Although racial inequities in health care narrowed after the Civil Rights movement and passage of Medicare and Medicaid, the gap has begun to widen again in recent years.
“The white-Black gap in expenditures is at an all-time high, as measured by inflation-adjusted dollars, and both absolute and relative disparities in ambulatory care visit rates are larger today than in 1963,” according to a study reported in JAMA Open Network. “Now as in the past, Black people in the United States experience a greater burden of ill health, suggesting that care is distributed inversely to need.”
Also: How racial disparities affect perceptions of the health care system
Researchers analyzed data from 29 nationally representative surveys of health care use and expenditures by and on behalf of non-Hispanic Black and non-Hispanic white individuals of all ages in the civilian, noninstitutionalized U.S. population from 1963 through 2019. Among the findings:
- White people’s overall health care use (measured as expenditures by or on behalf of individuals) exceeded that of Black people in every year.
- After initially narrowing from the 1960s to the 1970s, the expenditure ratio began widening again in the 1980s.
- The absolute white-Black per capita expenditure gap was $1,880 from 2014 to 2019, larger than during any other period.

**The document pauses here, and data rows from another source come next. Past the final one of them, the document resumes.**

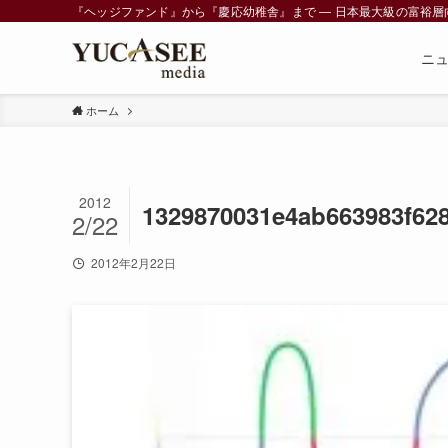
『ヘッジファンド』から『慶応幼稚舎』まで ― 日本最大級の富裕層向けメデ
ニ
ホーム
2012
1329870031e4ab663983f62
2/22
2012年2月22日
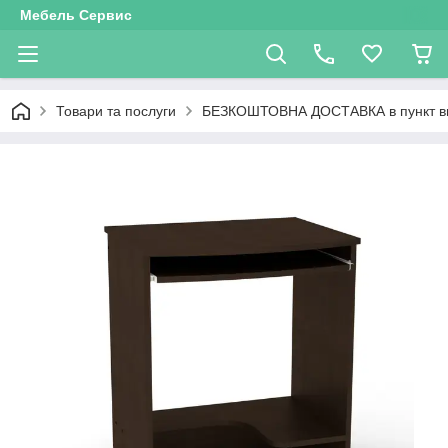
Мебель Сервис
Товари та послуги
БЕЗКОШТОВНА ДОСТАВКА в пункт в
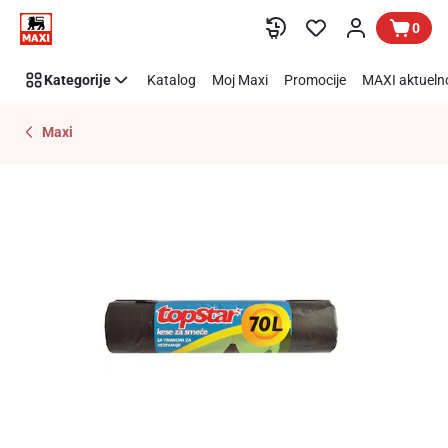
Preskoči link
0
Kategorije
Katalog
Moj Maxi
Promocije
MAXI aktueln
Maxi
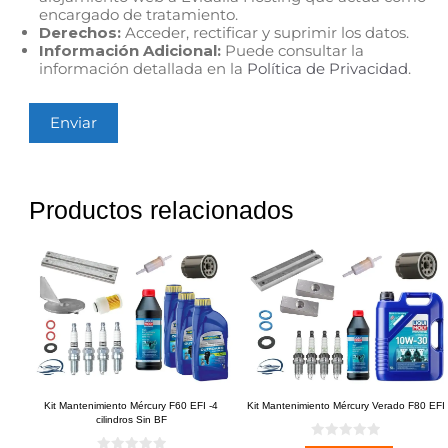
encargado de tratamiento.
Derechos:
Acceder, rectificar y suprimir los datos.
Información Adicional:
Puede consultar la
información detallada en la
Política de Privacidad
.
Productos relacionados
Kit Mantenimiento Mércury F60 EFI -4
Kit Mantenimiento Mércury Verado F80 EFI
cilindros Sin BF
0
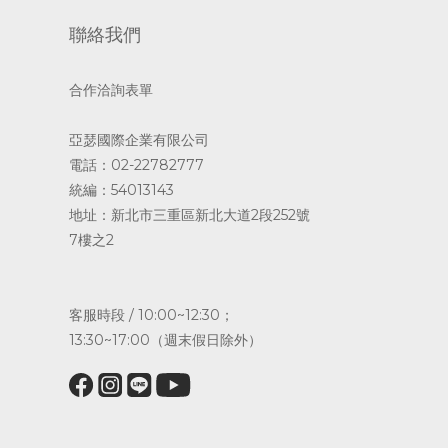
聯絡我們
合作洽詢表單
亞瑟國際企業有限公司
電話：02-22782777
統編：54013143
地址：新北市三重區新北大道2段252號
7樓之2
客服時段 / 10:00~12:30；
13:30~17:00（週末假日除外）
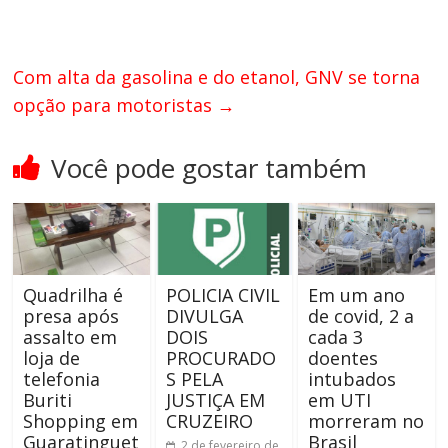
Com alta da gasolina e do etanol, GNV se torna
opção para motoristas
→
Você pode gostar também
Quadrilha é
POLICIA CIVIL
Em um ano
presa após
DIVULGA
de covid, 2 a
assalto em
DOIS
cada 3
loja de
PROCURADO
doentes
telefonia
S PELA
intubados
Buriti
JUSTIÇA EM
em UTI
Shopping em
CRUZEIRO
morreram no
Guaratinguet
Brasil
2 de fevereiro de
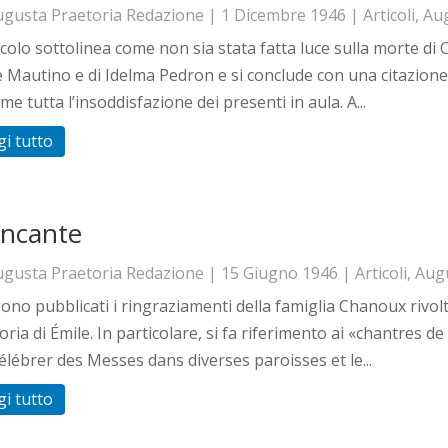
ugusta Praetoria Redazione
|
1 Dicembre 1946
|
Articoli
,
Aug
icolo sottolinea come non sia stata fatta luce sulla morte d
e Mautino e di Idelma Pedron e si conclude con una citazion
me tutta l’insoddisfazione dei presenti in aula. A...
gi tutto
ncante
ugusta Praetoria Redazione
|
15 Giugno 1946
|
Articoli
,
Augu
no pubblicati i ringraziamenti della famiglia Chanoux rivolt
ia di Émile. In particolare, si fa riferimento ai «chantres d
célébrer des Messes dans diverses paroisses et le...
gi tutto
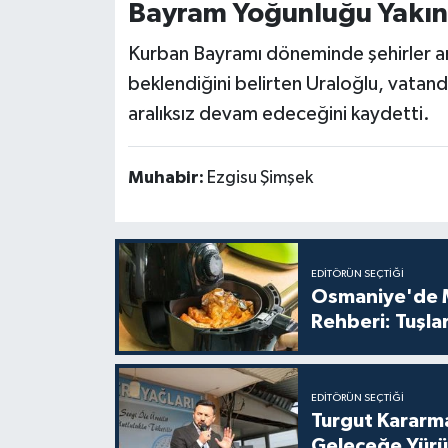
Bayram Yoğunluğu Yakın
Kurban Bayramı döneminde şehirler ar
beklendiğini belirten Uraloğlu, vatan
aralıksız devam edeceğini kaydetti.
Muhabir:
Ezgisu Şimşek
EDITÖRÜN SEÇTIĞI
Osmaniye'de Mu
Rehberi: Tuşlar
EDITÖRÜN SEÇTIĞI
Turgut Kararma
Geleceğe Yür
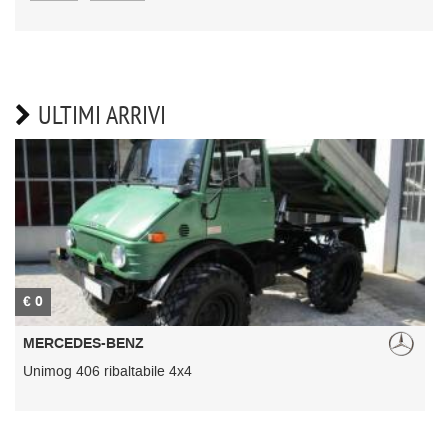
ULTIMI ARRIVI
€ 0
€
MERCEDES-BENZ
Unimog 406 ribaltabile 4x4
U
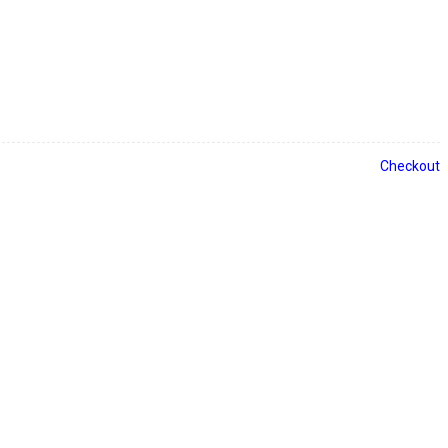
Checkout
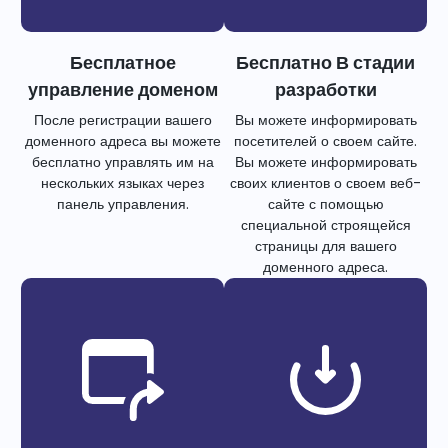
Бесплатное
Бесплатно В стадии
управление доменом
разработки
После регистрации вашего
Вы можете информировать
доменного адреса вы можете
посетителей о своем сайте.
бесплатно управлять им на
Вы можете информировать
нескольких языках через
своих клиентов о своем веб-
панель управления.
сайте с помощью
специальной строящейся
страницы для вашего
доменного адреса.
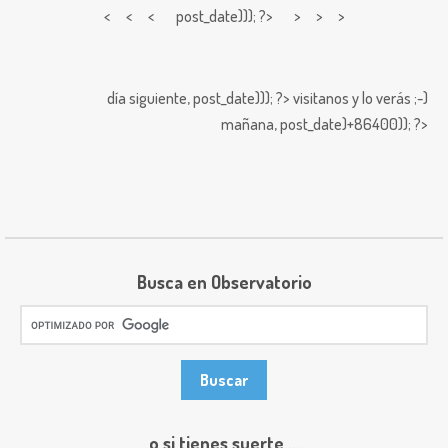
< < <
post_date))); ?> > > >
día siguiente,
post_date))); ?>
visitanos y lo verás ;-)
mañana,
post_date)+86400)); ?>
Busca en Observatorio
o si tienes suerte ...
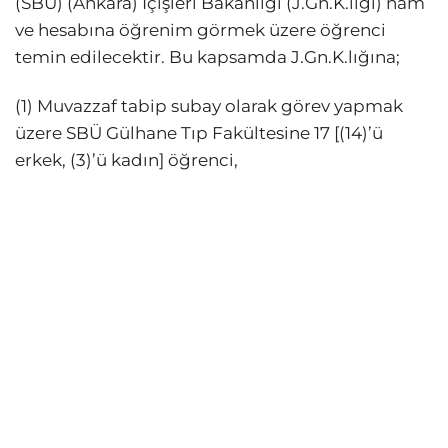
(SBÜ) (Ankara) İçişleri Bakanlığı (J.Gn.K.lığı) nam
ve hesabına öğrenim görmek üzere öğrenci
temin edilecektir. Bu kapsamda J.Gn.K.lığına;
(1) Muvazzaf tabip subay olarak görev yapmak
üzere SBÜ Gülhane Tıp Fakültesine 17 [(14)’ü
erkek, (3)’ü kadın] öğrenci,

- Rates of ambulatory care visits decreased in the 1970s and began increasing in the 1980s.
- Large disparities in dental visits increased between the 1970s and 1990s and then narrowed slightly from 2014 to 2019.
- As in the past, Black people currently have slightly more emergency department visits per year.
- White people spend slightly more days as inpatients in hospitals.
- The racial differences could represent underuse by Black individuals, overuse by white individuals or both.
- A much greater percentage of Black than white people in the United States are uninsured, and more Black adults report skipping needed care because of costs.
“The persistence of large racial gaps in the amounts of medical care delivered to white and Black patients in the United State suggests that structural racism is ingrained in the health care system,” the study concluded. “The widening racial-ethnic gap in life expectancy during the COVID-19 pandemic further highlights the urgency of reforms that promote racial equity. Policies to equalize financial access to care would likely bridge some of the gaps, but additional steps will also be required.
“Addressing shortages of Black health care professionals and managers, investing in Black-serving medical facilities, increasing community outreach efforts and enacting other measures that help earn black patients’ trust in the health care system could also promote equity. Healing the persistent racial divide in medical care in the United States would contribute to and benefit from measures to mend the social and economic schisms of race.”